─── Listed records ───

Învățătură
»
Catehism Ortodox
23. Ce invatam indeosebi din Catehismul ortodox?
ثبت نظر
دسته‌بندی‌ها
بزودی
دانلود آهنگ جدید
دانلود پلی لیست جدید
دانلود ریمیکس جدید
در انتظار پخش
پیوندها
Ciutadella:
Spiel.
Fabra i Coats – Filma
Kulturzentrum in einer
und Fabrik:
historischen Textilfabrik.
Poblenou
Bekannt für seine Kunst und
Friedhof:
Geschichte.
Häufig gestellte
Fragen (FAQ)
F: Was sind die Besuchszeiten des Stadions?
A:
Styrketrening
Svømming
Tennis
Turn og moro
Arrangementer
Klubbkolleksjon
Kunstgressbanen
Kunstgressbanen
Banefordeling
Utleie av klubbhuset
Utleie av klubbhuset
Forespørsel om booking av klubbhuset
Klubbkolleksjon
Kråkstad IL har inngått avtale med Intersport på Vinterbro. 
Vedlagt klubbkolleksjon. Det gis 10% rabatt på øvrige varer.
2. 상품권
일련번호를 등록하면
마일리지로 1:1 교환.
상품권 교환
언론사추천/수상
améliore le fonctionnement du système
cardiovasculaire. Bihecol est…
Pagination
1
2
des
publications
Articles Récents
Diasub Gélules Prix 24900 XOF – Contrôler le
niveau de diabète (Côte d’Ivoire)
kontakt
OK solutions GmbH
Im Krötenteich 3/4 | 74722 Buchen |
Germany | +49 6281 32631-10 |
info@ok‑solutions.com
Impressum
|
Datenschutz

───
─── Listed records ───

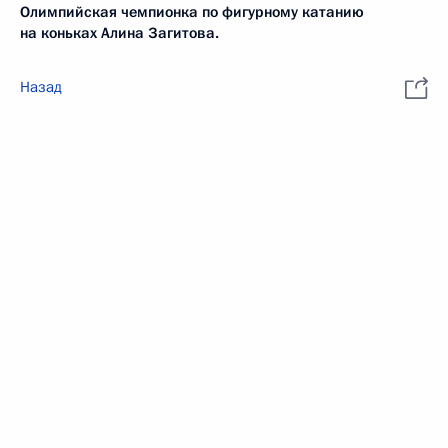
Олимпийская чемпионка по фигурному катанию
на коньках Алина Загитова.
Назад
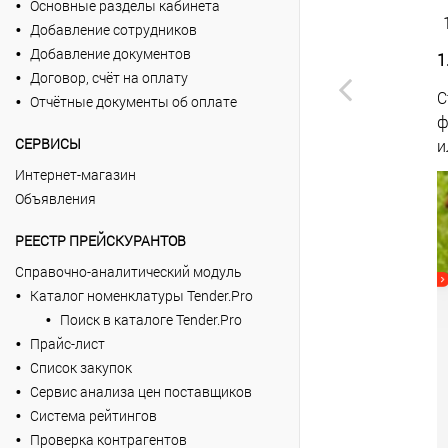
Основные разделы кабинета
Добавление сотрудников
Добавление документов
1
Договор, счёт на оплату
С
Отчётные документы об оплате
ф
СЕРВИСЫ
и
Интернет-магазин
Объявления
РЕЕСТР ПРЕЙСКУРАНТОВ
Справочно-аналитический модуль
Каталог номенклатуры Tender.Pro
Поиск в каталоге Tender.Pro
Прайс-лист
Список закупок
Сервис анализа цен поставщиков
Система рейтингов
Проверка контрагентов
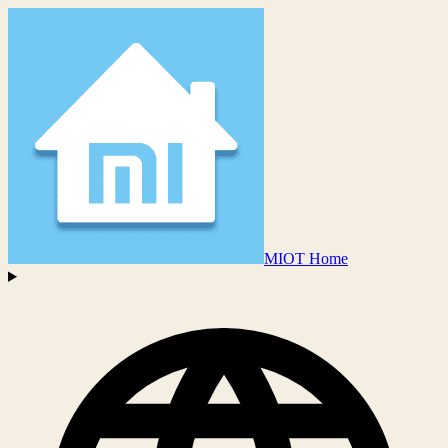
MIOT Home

───
─── Listed records ───

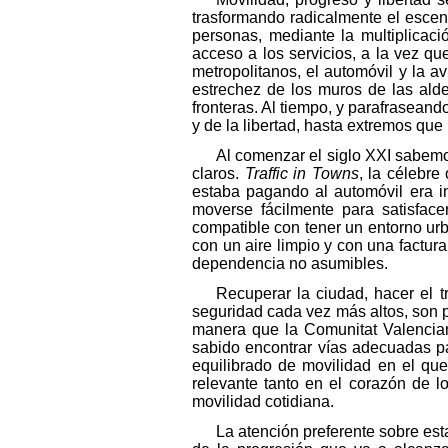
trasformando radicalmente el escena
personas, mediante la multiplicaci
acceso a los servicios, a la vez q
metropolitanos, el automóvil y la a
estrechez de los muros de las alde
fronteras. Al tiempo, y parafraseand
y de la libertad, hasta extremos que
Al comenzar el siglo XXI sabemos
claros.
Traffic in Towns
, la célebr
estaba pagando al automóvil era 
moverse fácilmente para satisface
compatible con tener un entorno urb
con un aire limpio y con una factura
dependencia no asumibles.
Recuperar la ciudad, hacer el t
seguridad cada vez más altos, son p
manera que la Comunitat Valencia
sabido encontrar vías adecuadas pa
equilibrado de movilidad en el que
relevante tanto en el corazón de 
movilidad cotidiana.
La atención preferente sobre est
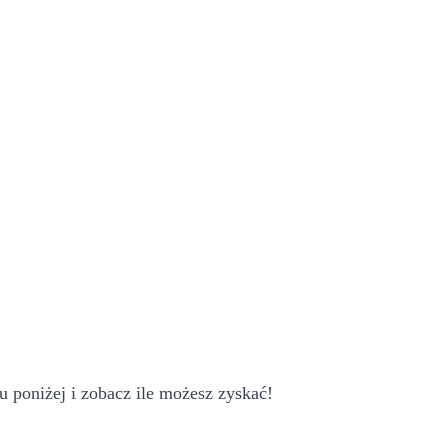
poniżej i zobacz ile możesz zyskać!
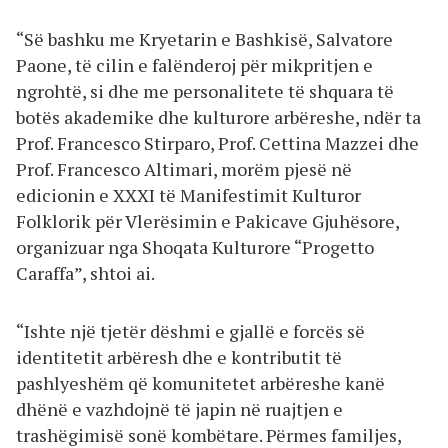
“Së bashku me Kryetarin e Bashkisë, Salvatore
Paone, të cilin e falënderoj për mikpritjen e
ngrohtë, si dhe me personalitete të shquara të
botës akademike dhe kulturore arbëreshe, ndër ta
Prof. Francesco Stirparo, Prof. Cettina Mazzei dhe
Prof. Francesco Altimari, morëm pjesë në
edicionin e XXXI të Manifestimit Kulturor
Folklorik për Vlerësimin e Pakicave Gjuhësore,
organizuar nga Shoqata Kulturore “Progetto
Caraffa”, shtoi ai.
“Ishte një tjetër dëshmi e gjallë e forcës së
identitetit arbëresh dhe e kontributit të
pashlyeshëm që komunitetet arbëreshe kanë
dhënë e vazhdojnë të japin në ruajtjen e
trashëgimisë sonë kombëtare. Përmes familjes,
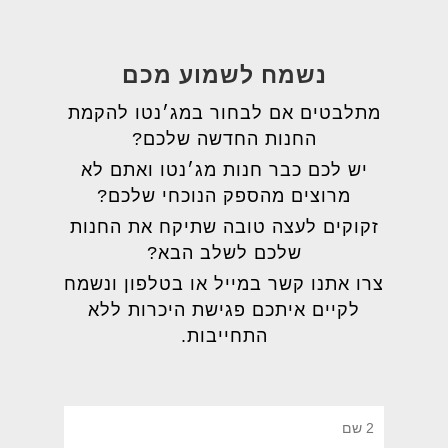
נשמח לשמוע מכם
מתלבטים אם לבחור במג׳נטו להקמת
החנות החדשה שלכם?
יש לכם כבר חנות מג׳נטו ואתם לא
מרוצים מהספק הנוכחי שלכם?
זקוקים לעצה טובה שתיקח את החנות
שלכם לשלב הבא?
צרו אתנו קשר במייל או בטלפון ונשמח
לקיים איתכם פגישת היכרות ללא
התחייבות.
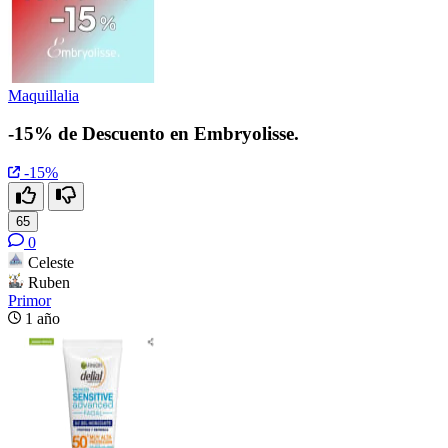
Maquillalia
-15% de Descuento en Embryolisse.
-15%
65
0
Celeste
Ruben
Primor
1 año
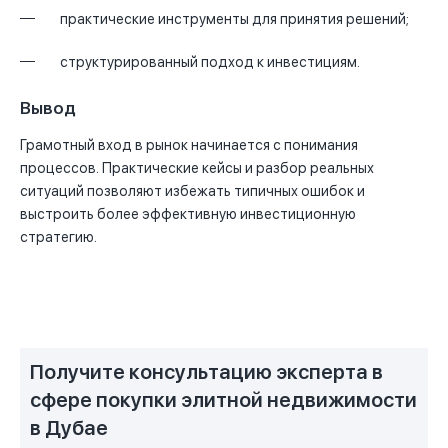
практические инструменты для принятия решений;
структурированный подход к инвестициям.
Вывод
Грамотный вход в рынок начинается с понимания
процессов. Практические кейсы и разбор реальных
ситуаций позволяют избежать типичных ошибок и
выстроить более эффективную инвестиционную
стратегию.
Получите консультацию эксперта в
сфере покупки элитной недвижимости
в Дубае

───

--- Goal of the exercise ---
Each line of the listing that contains the word "solutions" must be counted. Give only the resulting figure.

--- Response to this exercise ---
2